■ **What is needed**: Could you restate the entries below word for word and leave the images out?
** Source data follows **
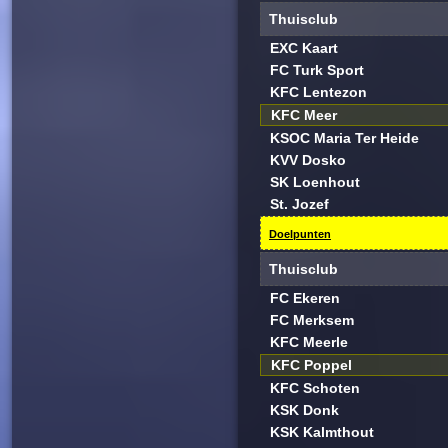
Thuisclub
EXC Kaart
FC Turk Sport
KFC Lentezon
KFC Meer
KSOC Maria Ter Heide
KVV Dosko
SK Loenhout
St. Jozef
Doelpunten
Thuisclub
FC Ekeren
FC Merksem
KFC Meerle
KFC Poppel
KFC Schoten
KSK Donk
KSK Kalmthout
** End of Source data **
■ **Exercise answer**:
Thuisclub
EXC Kaart
FC Turk Sport
KFC Lentezon
KFC Meer
KSOC Maria Ter Heide
KVV Dosko
SK Loenhout
St. Jozef
Doelpunten
Thuisclub
FC Ekeren
FC Merksem
KFC Meerle
KFC Poppel
KFC Schoten
KSK Donk
KSK Kalmthout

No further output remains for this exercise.